On October 26, 2014, plaintiff informed defendants that she had submitted
samples of her hair for testing to determine the presence of drugs at the time of the
assault. The results of this test were positive for two over-the-counter drugs that are
commonly used to induce incapacitation and memory loss. On October 27, 2014,
Castillo-Appollonio informed plaintiff that Brown University “planned on issuing
‘charge letters soon’ in connection with the University’s inquiry into her sexual
assault.”
On April 20, 2016, plaintiff requested an update from Brown University as to
information related to the investigation of her sexual assault. On June 21, 2016,
Brown University informed plaintiff that it never completed any investigation and
had abandoned all disciplinary action against the three Brown University students
who were allegedly involved.
-4-
On November 14, 2016, plaintiff filed an action against defendants in the
United States District Court for the District of Rhode Island. The plaintiff sought
damages and equitable relief pursuant to Title IX and RICRA, arising out of
defendants’ response to plaintiff’s sexual-assault allegations. In that action,
defendants moved for judgment on the pleadings. Doe I, 270 F. Supp. 3d at 559.

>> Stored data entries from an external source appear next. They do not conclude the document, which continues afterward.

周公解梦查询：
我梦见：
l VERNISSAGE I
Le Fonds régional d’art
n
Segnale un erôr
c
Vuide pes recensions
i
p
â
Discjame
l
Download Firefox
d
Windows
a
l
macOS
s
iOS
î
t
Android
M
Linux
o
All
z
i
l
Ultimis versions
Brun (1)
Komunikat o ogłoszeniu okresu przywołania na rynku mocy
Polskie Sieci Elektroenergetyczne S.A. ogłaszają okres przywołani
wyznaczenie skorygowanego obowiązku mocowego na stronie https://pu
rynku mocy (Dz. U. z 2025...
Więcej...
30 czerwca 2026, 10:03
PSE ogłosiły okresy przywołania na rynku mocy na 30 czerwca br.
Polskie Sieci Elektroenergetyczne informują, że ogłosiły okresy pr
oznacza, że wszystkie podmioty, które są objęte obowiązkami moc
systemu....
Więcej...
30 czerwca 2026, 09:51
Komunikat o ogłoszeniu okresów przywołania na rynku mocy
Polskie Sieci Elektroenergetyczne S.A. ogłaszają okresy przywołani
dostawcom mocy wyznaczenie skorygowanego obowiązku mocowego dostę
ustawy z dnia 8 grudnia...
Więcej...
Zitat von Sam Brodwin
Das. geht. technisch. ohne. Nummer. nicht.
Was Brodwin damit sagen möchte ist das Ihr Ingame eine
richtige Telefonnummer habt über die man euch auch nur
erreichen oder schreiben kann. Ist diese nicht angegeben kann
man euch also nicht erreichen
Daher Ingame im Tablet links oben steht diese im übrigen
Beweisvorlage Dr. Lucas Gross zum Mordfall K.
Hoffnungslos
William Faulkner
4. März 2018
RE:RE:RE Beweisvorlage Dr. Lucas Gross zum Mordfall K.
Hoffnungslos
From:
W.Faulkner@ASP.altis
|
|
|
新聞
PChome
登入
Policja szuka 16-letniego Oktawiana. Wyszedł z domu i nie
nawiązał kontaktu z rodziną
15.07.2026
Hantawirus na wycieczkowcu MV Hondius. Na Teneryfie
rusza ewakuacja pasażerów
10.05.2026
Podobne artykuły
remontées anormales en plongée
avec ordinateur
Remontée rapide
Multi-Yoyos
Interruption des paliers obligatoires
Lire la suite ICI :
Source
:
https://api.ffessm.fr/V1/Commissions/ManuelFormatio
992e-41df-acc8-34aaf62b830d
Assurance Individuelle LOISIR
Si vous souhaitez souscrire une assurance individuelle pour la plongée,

The federal district court determined that plaintiff, as a nonstudent at Brown
University, did not fall within “Title IX’s private-cause-of-action umbrella of
protection” and dismissed plaintiff’s claim under Title IX. Id. at 563. The federal
district court further concluded that, because it dismissed plaintiff’s sole claim under
federal law, it declined to exercise supplemental jurisdiction over the state law
claims. Id. at 563-64. Thus, those claims were dismissed without prejudice. Id. at
564. The plaintiff appealed the District Court judgment, and the United States Court
of Appeals for the First Circuit affirmed. Doe II, 896 F.3d at 133.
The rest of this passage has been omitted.